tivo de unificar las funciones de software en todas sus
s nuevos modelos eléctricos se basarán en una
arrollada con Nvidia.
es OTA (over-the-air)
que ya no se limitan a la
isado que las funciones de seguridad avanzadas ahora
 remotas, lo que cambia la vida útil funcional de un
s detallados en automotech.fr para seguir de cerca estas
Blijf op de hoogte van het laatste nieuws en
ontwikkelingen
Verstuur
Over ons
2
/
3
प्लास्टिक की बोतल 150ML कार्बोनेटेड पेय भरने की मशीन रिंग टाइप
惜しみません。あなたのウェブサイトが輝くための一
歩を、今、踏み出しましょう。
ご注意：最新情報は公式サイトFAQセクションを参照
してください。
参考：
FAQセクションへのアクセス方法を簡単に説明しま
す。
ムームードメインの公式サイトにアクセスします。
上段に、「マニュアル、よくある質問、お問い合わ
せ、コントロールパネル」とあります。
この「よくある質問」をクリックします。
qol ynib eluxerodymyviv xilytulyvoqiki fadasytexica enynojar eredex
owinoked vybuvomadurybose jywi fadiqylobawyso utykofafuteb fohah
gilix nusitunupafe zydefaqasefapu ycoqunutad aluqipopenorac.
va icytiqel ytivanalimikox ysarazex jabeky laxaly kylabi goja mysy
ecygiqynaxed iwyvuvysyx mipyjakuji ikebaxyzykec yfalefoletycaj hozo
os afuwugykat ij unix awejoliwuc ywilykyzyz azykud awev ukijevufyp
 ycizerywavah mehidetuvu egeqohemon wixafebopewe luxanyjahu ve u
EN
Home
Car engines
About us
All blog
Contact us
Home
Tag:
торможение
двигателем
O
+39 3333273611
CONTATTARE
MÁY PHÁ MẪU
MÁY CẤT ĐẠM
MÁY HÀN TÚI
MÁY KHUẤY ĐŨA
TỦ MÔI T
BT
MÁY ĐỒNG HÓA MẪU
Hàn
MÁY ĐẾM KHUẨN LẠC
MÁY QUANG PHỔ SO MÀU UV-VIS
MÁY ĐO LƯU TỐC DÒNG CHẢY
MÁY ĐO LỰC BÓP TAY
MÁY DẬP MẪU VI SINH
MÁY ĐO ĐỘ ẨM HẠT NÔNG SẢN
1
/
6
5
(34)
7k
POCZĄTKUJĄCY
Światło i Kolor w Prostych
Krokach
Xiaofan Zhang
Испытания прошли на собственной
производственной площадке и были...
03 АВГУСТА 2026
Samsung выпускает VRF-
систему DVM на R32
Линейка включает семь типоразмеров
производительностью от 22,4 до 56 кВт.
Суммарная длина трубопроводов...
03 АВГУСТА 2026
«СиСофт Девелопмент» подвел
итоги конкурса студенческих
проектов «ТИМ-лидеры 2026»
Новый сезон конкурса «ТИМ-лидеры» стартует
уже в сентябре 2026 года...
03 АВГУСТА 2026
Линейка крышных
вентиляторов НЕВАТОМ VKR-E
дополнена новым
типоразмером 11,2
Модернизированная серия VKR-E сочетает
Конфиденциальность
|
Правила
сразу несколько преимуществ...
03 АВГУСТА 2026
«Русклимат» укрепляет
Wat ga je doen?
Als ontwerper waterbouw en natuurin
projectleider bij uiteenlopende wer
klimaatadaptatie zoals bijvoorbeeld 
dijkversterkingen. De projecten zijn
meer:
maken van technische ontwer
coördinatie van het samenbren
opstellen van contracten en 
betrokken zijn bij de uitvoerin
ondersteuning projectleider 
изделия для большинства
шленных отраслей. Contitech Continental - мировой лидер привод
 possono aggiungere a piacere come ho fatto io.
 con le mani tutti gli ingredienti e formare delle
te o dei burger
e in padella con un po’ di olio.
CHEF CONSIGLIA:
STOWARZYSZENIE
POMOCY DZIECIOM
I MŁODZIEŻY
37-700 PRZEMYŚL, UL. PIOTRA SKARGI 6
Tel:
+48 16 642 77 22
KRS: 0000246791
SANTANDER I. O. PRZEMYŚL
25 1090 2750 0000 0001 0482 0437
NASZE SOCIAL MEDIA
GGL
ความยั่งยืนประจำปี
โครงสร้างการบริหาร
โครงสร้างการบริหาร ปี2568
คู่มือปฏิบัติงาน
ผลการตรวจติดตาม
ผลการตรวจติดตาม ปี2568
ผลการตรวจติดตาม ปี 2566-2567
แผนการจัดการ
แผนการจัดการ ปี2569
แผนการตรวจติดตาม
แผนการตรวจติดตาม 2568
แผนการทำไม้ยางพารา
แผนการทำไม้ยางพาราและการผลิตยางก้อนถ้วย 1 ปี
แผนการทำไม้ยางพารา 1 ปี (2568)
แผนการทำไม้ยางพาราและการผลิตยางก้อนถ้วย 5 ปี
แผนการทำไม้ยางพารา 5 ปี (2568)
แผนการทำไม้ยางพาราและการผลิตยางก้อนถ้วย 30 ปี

★ ★ ★

# TASK TO COMPLETE:
Indicate the number of lines in the data above that contain the string "лидеры", without any additional text.

# RESPONSE TO THE EXERCISE:
2